I have mosses both on stainless steel mesh and driftwood. If u want to transfer the moss from the mesh to driftwood u have to cut loose the thread/plastic or silicon fishing line that's holding the moss in place. 
I've see in very few layout's aquascapers have used moss along with mesh placed forcibly between driftwood crevices. But these aquascapers usually have a lot of diff.plants and moss is used to give a certain effect. 
Its possible to bend the stainless steel mesh to a desired shape with effort.

I have grown moss on mesh with CO2+good lights (help moss grow quicker) and later cut off the desired quantity and attached to a driftwood.

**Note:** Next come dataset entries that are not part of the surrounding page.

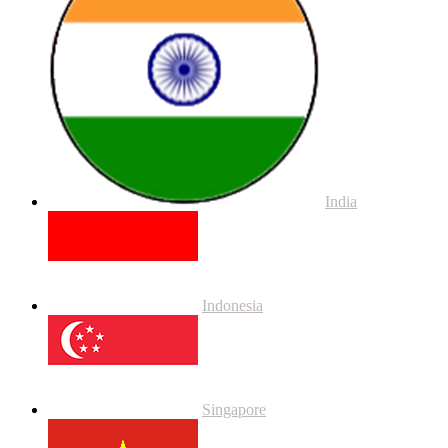
India
Indonesia
Singapore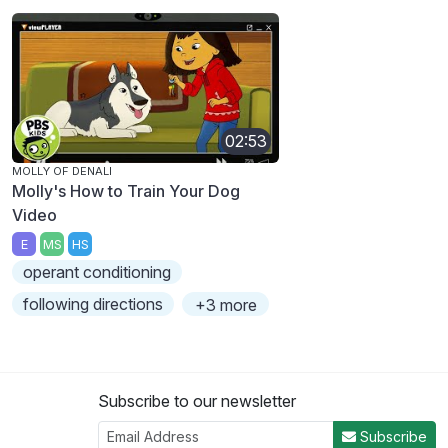
02:53
MOLLY OF DENALI
Molly's How to Train Your Dog
Video
E
MS
HS
operant conditioning
following directions
+3 more
Subscribe to our newsletter
Subscribe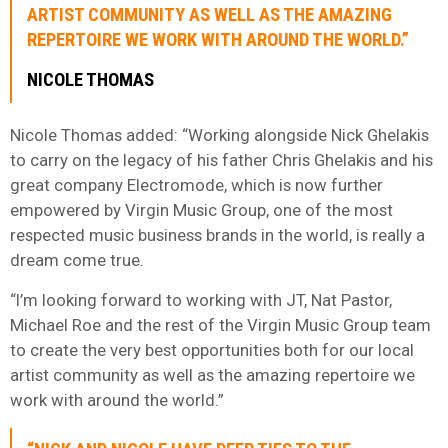
ARTIST COMMUNITY AS WELL AS THE AMAZING
REPERTOIRE WE WORK WITH AROUND THE WORLD.”
NICOLE THOMAS
Nicole Thomas added: “Working alongside Nick Ghelakis
to carry on the legacy of his father Chris Ghelakis and his
great company Electromode, which is now further
empowered by Virgin Music Group, one of the most
respected music business brands in the world, is really a
dream come true.
“I’m looking forward to working with JT, Nat Pastor,
Michael Roe and the rest of the Virgin Music Group team
to create the very best opportunities both for our local
artist community as well as the amazing repertoire we
work with around the world.”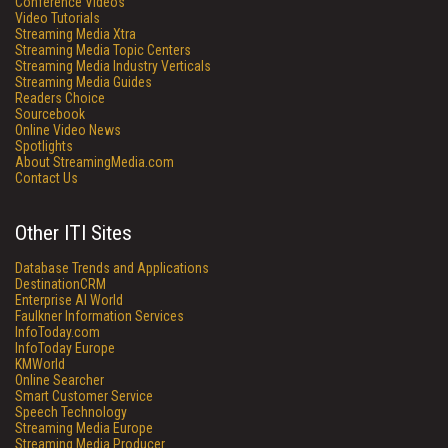
Conference Videos
Video Tutorials
Streaming Media Xtra
Streaming Media Topic Centers
Streaming Media Industry Verticals
Streaming Media Guides
Readers Choice
Sourcebook
Online Video News
Spotlights
About StreamingMedia.com
Contact Us
Other ITI Sites
Database Trends and Applications
DestinationCRM
Enterprise AI World
Faulkner Information Services
InfoToday.com
InfoToday Europe
KMWorld
Online Searcher
Smart Customer Service
Speech Technology
Streaming Media Europe
Streaming Media Producer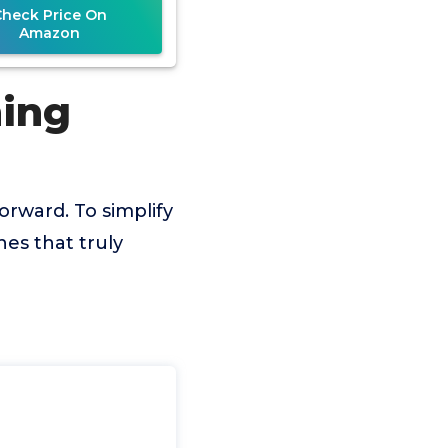
Check Price On
Amazon
ning
orward. To simplify
es that truly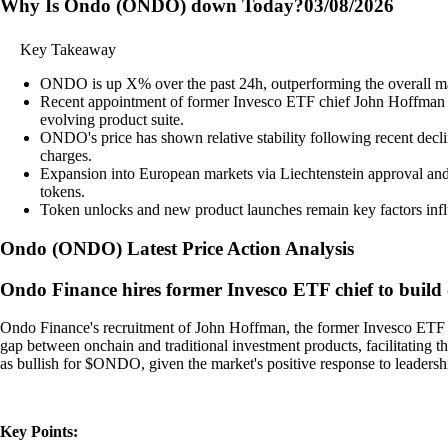
Why Is Ondo (ONDO) down Today?
03/08/2026
Key Takeaway
ONDO is up X% over the past 24h, outperforming the overall m
Recent appointment of former Invesco ETF chief John Hoffman an
evolving product suite.
ONDO's price has shown relative stability following recent decli
charges.
Expansion into European markets via Liechtenstein approval and
tokens.
Token unlocks and new product launches remain key factors influe
Ondo
(
ONDO
)
Latest Price Action Analysis
Ondo Finance hires former Invesco ETF chief to build
Ondo Finance's recruitment of John Hoffman, the former Invesco ETF chi
gap between onchain and traditional investment products, facilitating t
as bullish for $ONDO, given the market's positive response to leadershi
Key Points: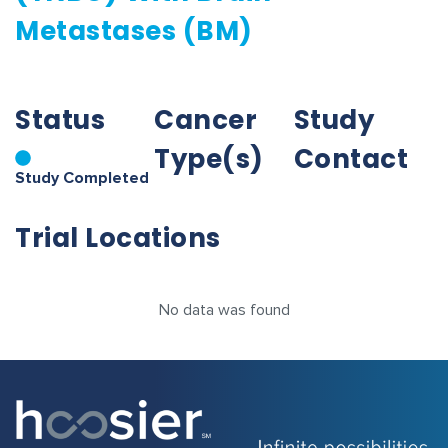
Metastases (BM)
Status
Cancer
Study
Type(s)
Contact
Study Completed
Trial Locations
No data was found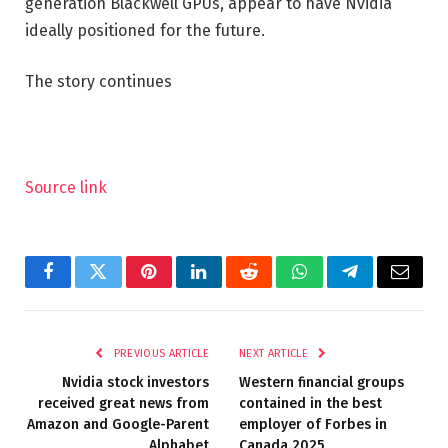
generation Blackwell GPUs, appear to have Nvidia
ideally positioned for the future.
The story continues
Source link
Facebook
Twitter
Pinterest
LinkedIn
Reddit
WhatsApp
Telegram
Email
PREVIOUS ARTICLE
NEXT ARTICLE
Nvidia stock investors
Western financial groups
received great news from
contained in the best
Amazon and Google-Parent
employer of Forbes in
Alphabet
Canada 2025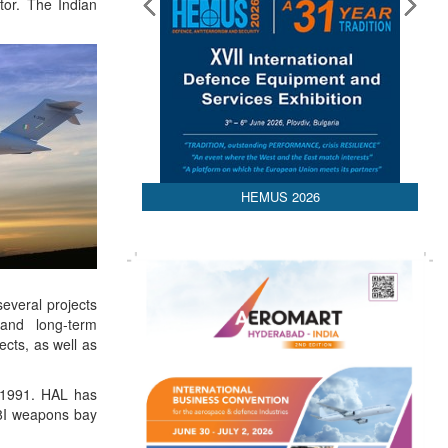
tor. The Indian
HEMUS 2026
everal projects
 and long-term
cts, as well as
n 1991. HAL has
-8I weapons bay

Round pellia on a stainless steel mesh held in place with a black strechable net.
https://picasaweb.google.com/lh/photo/enyDiDllxU-91Zsub3j0tcA4Ra27aEbbzN3nEXfptJ4?feat=directlink
And the same round pellia tied on driftwood placed on the right side of the tank.
https://picasaweb.google.com/lh/photo/OZ-Zp99mILnO96FCEwQvEcA4Ra27aEbbzN3nEXfptJ4?feat=directlink


----------



## Dugsul808 (Jul 30, 2012)

I also have moss going on both drift wood and mesh. But it's totally up to you of what to want to do. Just like what Ronny said if your mesh can be bent to fit on your drift wood go for it. Either than that your moss should be good when you take if off the mesh.


----------



## golfer_d (Oct 3, 2012)

Thanks!

I am thinking I will just keep it on the mesh for now although I hope it fills out a bit more so I can't see the edges of the mesh.

Would it hurt the moss if I pushed the mesh into the substrate a little bit to try and cover the edges?!


----------



## golfer_d (Oct 3, 2012)

...


----------



## Dugsul808 (Jul 30, 2012)

golfer_d said:


> Thanks!
> 
> I am thinking I will just keep it on the mesh for now although I hope it fills out a bit more so I can't see the edges of the mesh.
> 
> Would it hurt the moss if I pushed the mesh into the substrate a little bit to try and cover the edges?!


Just dash a little substrate on the edges. Or you can just push it in. That will be fine won't hurt your moss at all.


----------



## umdterps96 (Oct 21, 2010)

you can just trim the moss and tie the trimmings to the wood. The moss on the mesh will grow back and you will have some growing on the wood.


----------



## golfer_d (Oct 3, 2012)

Thanks for the info.

I wasn't sure if I was supposed to trim this kind of moss or not. The middle portion of it is growing taller than the outer edges so I was looking online to see if I could level it off a bit and use the trimmings elsewhere. I guess the trimmings really don't have "roots" and should keep growing?


----------



## umdterps96 (Oct 21, 2010)

you can trim moss just like cutting grass...there are many methods for attaching it to the wood...you can use thread, fishing line or super glue.


----------



## golfer_d (Oct 3, 2012)

I have some java moss tied to a rock using fishing line but I wasn't sure about the flame moss given how it grows....didn't want to kill it but trying some of that stuff without getting info first.

Thanks!


----------